The suave superspy Johnny English (Atkinson) is happily retired as an instructor at a snooty boarding school, teaching his charges spycraft and military techniques when he is summoned back into service. It seems that a hacker has “outed” all of Britain’s spies, and is playing havoc with the traffic signals and banking system. The testy Prime Minister (Thompson) is getting ready to host the G-12 summit and she doesn’t want Great Britain humiliated. English, an analogue man in a digital world, seems to be the perfect choice to crack the case.

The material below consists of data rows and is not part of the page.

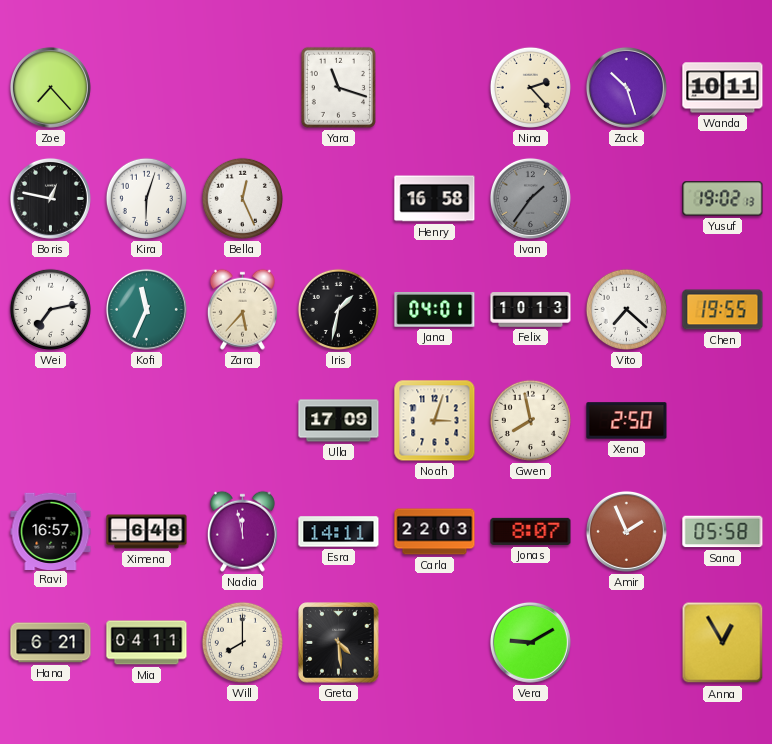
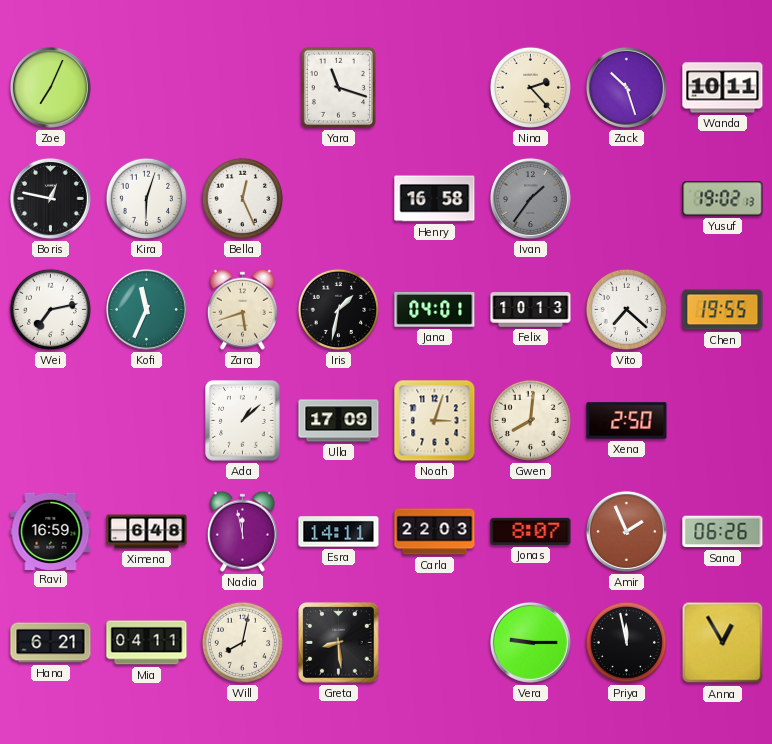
Zoe: 7:23 -> 7:04
Zara: 5:37 -> 5:42
Ada: none -> 1:08
Gwen: 7:58 -> 8:01
Ravi: 16:57 -> 16:59
Sana: 05:58 -> 06:26
Will: 8:00 -> 8:02
Greta: 4:29 -> 8:29
Vera: 9:10 -> 9:15
Priya: none -> 11:58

With the aid of a beautiful Russian spy (former Bond girl Kurylenko) and a trusty sidekick (Miller), English chases after Silicon Valley tycoon Jason Volta (Lacy) in a vintage Aston-Martin but does he still have the stuff to save England once again?

If you liked Johnny English and Johnny English Reborn you will probably like this as well – it’s more in the same vein, although the fart jokes of the latter have given way to Atkinson dropping his drawers with dreary repetition. I suppose that’s a step up.

Atkinson remains a gifted physical comedian but the character doesn’t differ much from faux spies we’ve seen in other spoofs. He has Clouseau-like misplaced arrogance, Maxwell Smart-like dignity and Austin Powers-like indominable resilience. There are tons of Bond references here but let’s face it, Bond did his own self-parody years ago and much better than this franchise.

Fans of Rowan Atkinson will dig this but probably not many else and even they may grouse that he was much better in Blackadder which he was. Then again, the writing in that series was so much better than the lowbrow tripe we get here. Perhaps this would have been better titled Johnny English Wears Out His Welcome.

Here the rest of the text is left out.